++++ Information provided

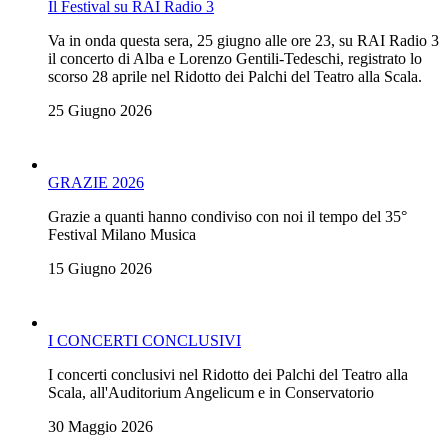
Il Festival su RAI Radio 3
Va in onda questa sera, 25 giugno alle ore 23, su RAI Radio 3
il concerto di Alba e Lorenzo Gentili-Tedeschi, registrato lo
scorso 28 aprile nel Ridotto dei Palchi del Teatro alla Scala.
25 Giugno 2026
GRAZIE 2026
Grazie a quanti hanno condiviso con noi il tempo del 35°
Festival Milano Musica
15 Giugno 2026
I CONCERTI CONCLUSIVI
I concerti conclusivi nel Ridotto dei Palchi del Teatro alla
Scala, all'Auditorium Angelicum e in Conservatorio
30 Maggio 2026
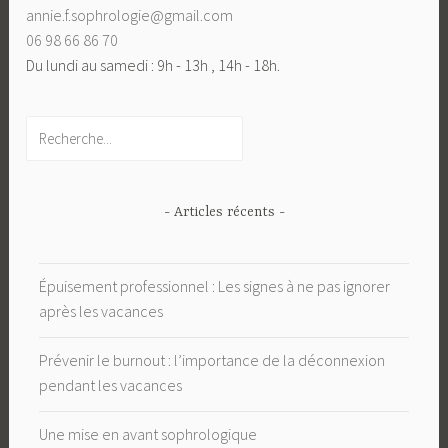
annie.f.sophrologie@gmail.com
06 98 66 86 70
Du lundi au samedi : 9h - 13h , 14h - 18h.
Rechercher
- Articles récents -
Épuisement professionnel : Les signes à ne pas ignorer
après les vacances
Prévenir le burnout : l’importance de la déconnexion
pendant les vacances
Une mise en avant sophrologique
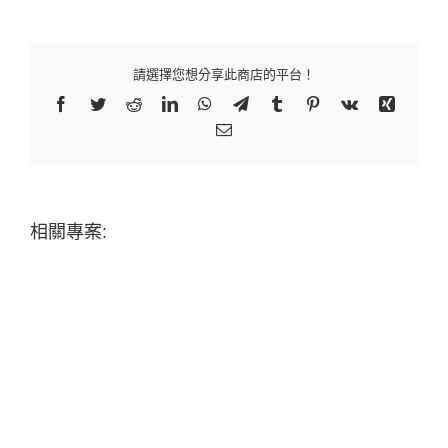
請選擇您想分享此商店的平台！
Facebook
Twitter
Reddit
LinkedIn
WhatsApp
Telegram
Tumblr
Pinterest
Vk
Xing
Email:
相關專案:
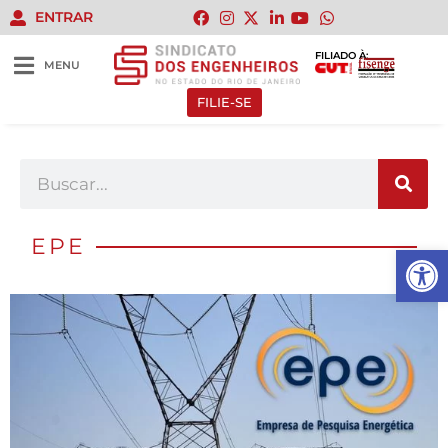
ENTRAR
FILIADO À:
MENU
FILIE-SE
EPE
Abrir 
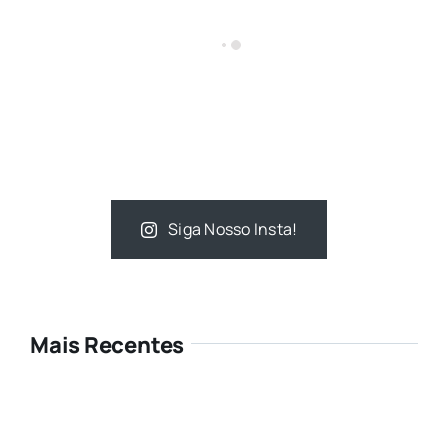
Siga Nosso Insta!
Mais Recentes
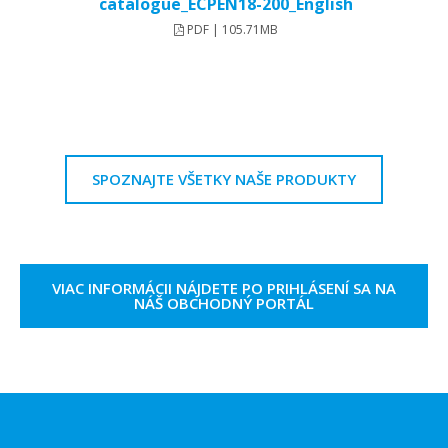
catalogue_ECPEN18-200_English
PDF | 105.71MB
SPOZNAJTE VŠETKY NAŠE PRODUKTY
VIAC INFORMÁCII NÁJDETE PO PRIHLÁSENÍ SA NA
NÁŠ OBCHODNÝ PORTÁL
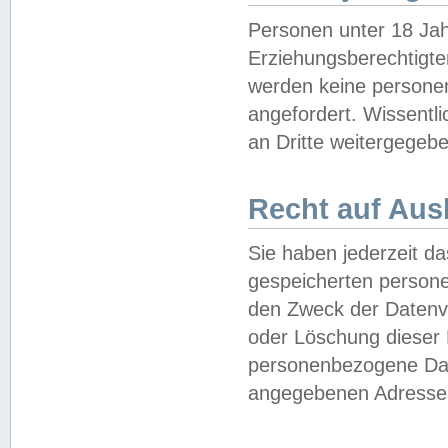
Personen unter 18 Jah
Erziehungsberechtigte
werden keine persone
angefordert. Wissentl
an Dritte weitergegebe
Recht auf Aus
Sie haben jederzeit da
gespeicherten person
den Zweck der Datenve
oder Löschung dieser
personenbezogene Date
angegebenen Adresse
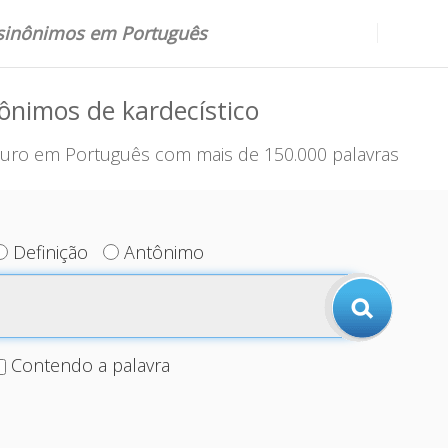
 sinônimos em Português
ônimos de kardecístico
uro em Português com mais de 150.000 palavras
Definição
Antônimo
Contendo a palavra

++++++++

Every line above that has the string "Radio" needs to be copied.

Your solution
Il Festival su RAI Radio 3
Va in onda questa sera, 25 giugno alle ore 23, su RAI Radio 3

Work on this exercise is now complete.